===== Supplied records

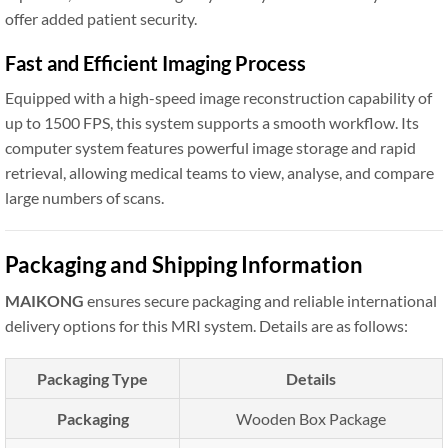
offer added patient security.
Fast and Efficient Imaging Process
Equipped with a high-speed image reconstruction capability of
up to 1500 FPS, this system supports a smooth workflow. Its
computer system features powerful image storage and rapid
retrieval, allowing medical teams to view, analyse, and compare
large numbers of scans.
Packaging and Shipping Information
MAIKONG
ensures secure packaging and reliable international
delivery options for this MRI system. Details are as follows:
Packaging Type
Details
Packaging
Wooden Box Package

==========

Skip the pictures. Restate everything else in the records word for word.

offer added patient security.
Fast and Efficient Imaging Process
Equipped with a high-speed image reconstruction capability of
up to 1500 FPS, this system supports a smooth workflow. Its
computer system features powerful image storage and rapid
retrieval, allowing medical teams to view, analyse, and compare
large numbers of scans.
Packaging and Shipping Information
MAIKONG
ensures secure packaging and reliable international
delivery options for this MRI system. Details are as follows:
Packaging Type
Details
Packaging
Wooden Box Package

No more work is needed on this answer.